→ **What to do**
Search the data for the string "пуканки" and gather each line it is in.

→ **Record extracts**
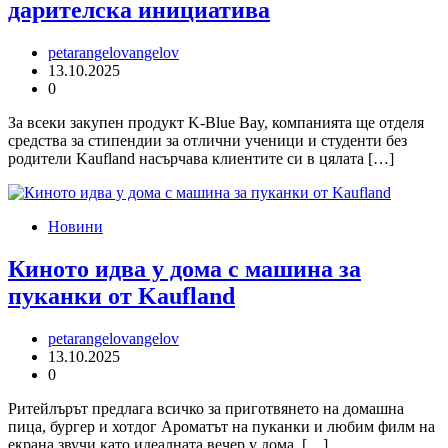
дарителска инициатива
petarangelovangelov
13.10.2025
0
За всеки закупен продукт K-Blue Bay, компанията ще отделя
средства за стипендии за отлични ученици и студенти без
родители Kaufland насърчава клиентите си в цялата […]
Новини
Киното идва у дома с машина за
пуканки от Kaufland
petarangelovangelov
13.10.2025
0
Ритейлърът предлага всичко за приготвянето на домашна
пица, бургер и хотдог Ароматът на пуканки и любим филм на
екрана звучи като идеалната вечер у дома. […]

→ **Solved problem**
пуканки от Kaufland
пица, бургер и хотдог Ароматът на пуканки и любим филм на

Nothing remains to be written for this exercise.